付き合い始めたのは二ヵ月前。しかし、未だに喧嘩ばかりしている。

「文次郎、お前、食満と付き合ってるんだよな?」
「そうだな……」
「いつまでたっても喧嘩ばっかりしてたら今までと変わらないぞ?」

立花が呟く。
確かに潮江の方もそれは思っていたが今のままでも満足なので気にしていなかった。
それに食満も今のままでいいみたいだから良いと思っていた。
しかし、立花はそれでは不味いと思っているようだ。

「留三郎、話がある」
「なんだ?」

用具庫で用具の点検をしていた食満に話し掛ける潮江。
食満は一旦、手を止めて潮江の顔を見る。食満を見つめてから口をひらく。

「仙蔵にいわれたんだ。いつまでたっても喧嘩ばっかりしてたら駄目だって……だから」

潮江は食満に口付けする。
突然の事で固まる食満はだたが相手が潮江ということもあり抵抗はしなかった。
お互い口付けするのは付き合ってから十を数えるか位しかない。

「文次郎……」

口付けの後に潮江を見つめる食満。
潮江の方も食満を見つめており二人は見つめ合っていた。

「これからはあんまし喧嘩は無しにしよう」

潮江は食満に呟き、もう一度口付けする。
お互い好きあっているのだから拒む理由は食満にはなかった。
それに潮江の口付けはとても優しく、とても甘い。そんな口付けを拒む事など誰が出来ようか。食満はすぐに潮江のする口付けの虜になった。

「もっとしろよ、文次郎……」
「……お前、口付けが好きだったんだな」

食満からねだられて潮江はまた口付けする。
今度は永く口付けていた。

「文次郎とする口付けは好きだな。
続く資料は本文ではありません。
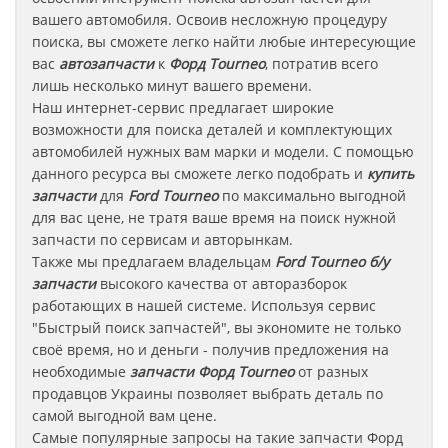
вашего автомобиля. Освоив несложную процедуру
поиска, вы сможете легко найти любые интересующие
вас
автозапчасти
к
Форд Tourneo
, потратив всего
лишь несколько минут вашего времени.
Наш интернет-сервис предлагает широкие
возможности для поиска деталей и комплектующих
автомобилей нужных вам марки и модели. С помощью
данного ресурса вы сможете легко подобрать и
купить
запчасти
для
Ford Tourneo
по максимально выгодной
для вас цене, не тратя ваше время на поиск нужной
запчасти по сервисам и авторынкам.
Также мы предлагаем владельцам
Ford Tourneo
б/у
запчасти
высокого качества от авторазборок
работающих в нашей системе. Используя сервис
"Быстрый поиск запчастей", вы экономите не только
своё время, но и деньги - получив предложения на
необходимые
запчасти
Форд Tourneo
от разных
продавцов Украины позволяет выбрать деталь по
самой выгодной вам цене.
Самые популярные запросы на такие запчасти
Форд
優しくて甘い……」

食満はうっとりとした瞳で潮江を見つめる。
これからは喧嘩も少しは減る、そう文次郎は思った。
しかし、その様子をずっと見ていた者がいたことに二人は気づかなかった。

FIN.

(用具庫で潮江先輩と食満先輩が口付けしてます)
(えっ!?)
(後輩を呼んでいたのを忘れてるんじゃないですか?)
(これじゃあ、仕事が出来ねぇじゃねぇか!!)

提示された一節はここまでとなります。